Login and Logout Settings

Summary:

ParameterDuration
Inactivity Timeout6 hours
Require Login after24 hours
Absolute Lifetime (Rotation Token)24 hours
Inactive Lifetime (Rotation Token)1 hour
Inactive Lifetime (Refresh Token)6 hours (21600 seconds)
Inactive Lifetime (ID Token)1800 seconds
Inactive Lifetime (Access Token)7200 seconds

Login-Logout Configuration:

  1. Users will be asked to log in again unless they are active within a 6 hours period.
  2. Regardless of the activity, users must log in after 24 hours duration.

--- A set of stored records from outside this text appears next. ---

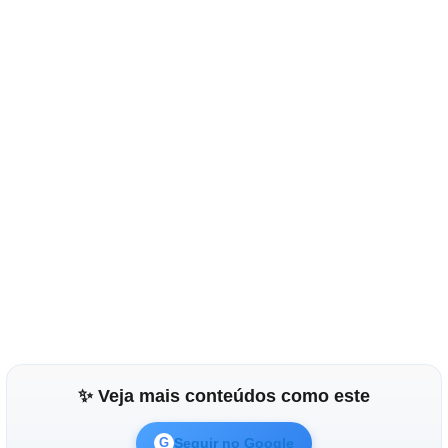
✨ Veja mais conteúdos como este
Seguir no Google
G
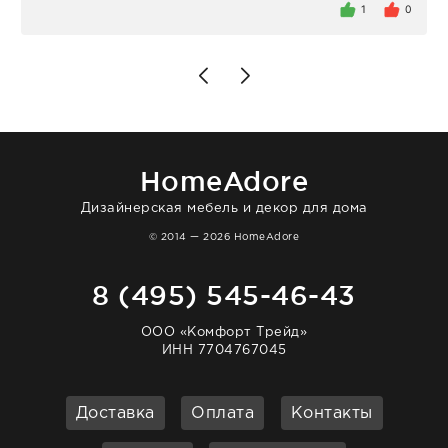
внутри очень много антикварной посуды,
1
0
столовых приборов и других аксессуаров
для дома. Без покупки точно не уйти.
Позже заказывала остальные приборы -
доставили сдэком на следующий день к
нашему торжеству. Поддержка клиентов
отвечает очень быстро. Взаимодействием
очень довольна. Рекомендую!
HomeAdore
Дизайнерская мебель и декор для дома
© 2014 — 2026 HomeAdore
8 (495) 545-46-43
ООО «Комфорт Трейд»
ИНН 7704767045
Доставка
Оплата
Контакты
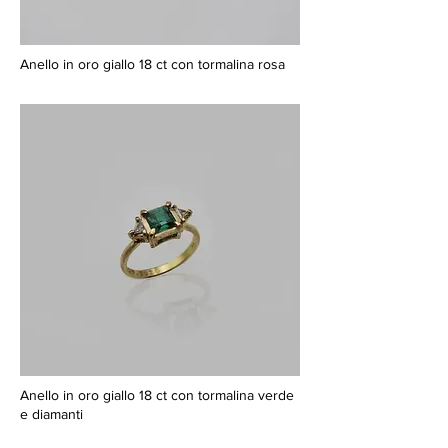
Anello in oro giallo 18 ct con tormalina rosa
Anello in oro giallo 18 ct con tormalina verde
e diamanti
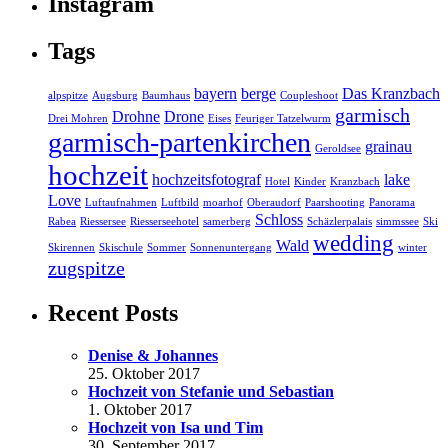
Instagram
Tags
bayern
berge
Das Kranzbach
alpspitze
Augsburg
Baumhaus
Coupleshoot
garmisch
Drohne
Drone
Drei Mohren
Eises
Feuriger Tatzelwurm
garmisch-partenkirchen
grainau
Geroldsee
hochzeit
hochzeitsfotograf
lake
Hotel
Kinder
Kranzbach
Love
Luftaufnahmen
Luftbild
moarhof
Oberaudorf
Paarshooting
Panorama
Schloss
Rabea
Riessersee
Riesserseehotel
samerberg
Schäzlerpalais
simmssee
Ski
wedding
Wald
Skirennen
Skischule
Sommer
Sonnenuntergang
winter
zugspitze
Recent Posts
Denise & Johannes
25. Oktober 2017
Hochzeit von Stefanie und Sebastian
1. Oktober 2017
Hochzeit von Isa und Tim
30. September 2017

Zluri has also enabled the rotation token, which has a different configuration.

Token Configuration:

  1. The absolute lifetime of the rotation token is set as 24 hours.
  2. The inactive lifetime of the rotation token is set as 1 hour.
  3. If the rotation token is invalid - the app will try to silently authenticate again which has inactivity set to 6 hours.
  4. The inactive lifetime of the refresh token is set as 6 hours.
  5. The inactive lifetime of the ID token is set as 1800 seconds.
  6. The inactive lifetime of the access token is set as 7200 seconds

Inactivity Lifetime:

  1. The inactivity lifetime provides an additional security measure by allowing tokens to expire if they have been inactive for a specific duration.
  2. This prevents long-lived unused tokens from posing a security threat.

Absolute Lifetime:

  1. The absolute lifetime of the rotation token sets an upper limit on the total lifespan of the refresh token. 
  2. This is not dependent on the user activity.
  3. This ensures even if the token is unused; it will eventually expire.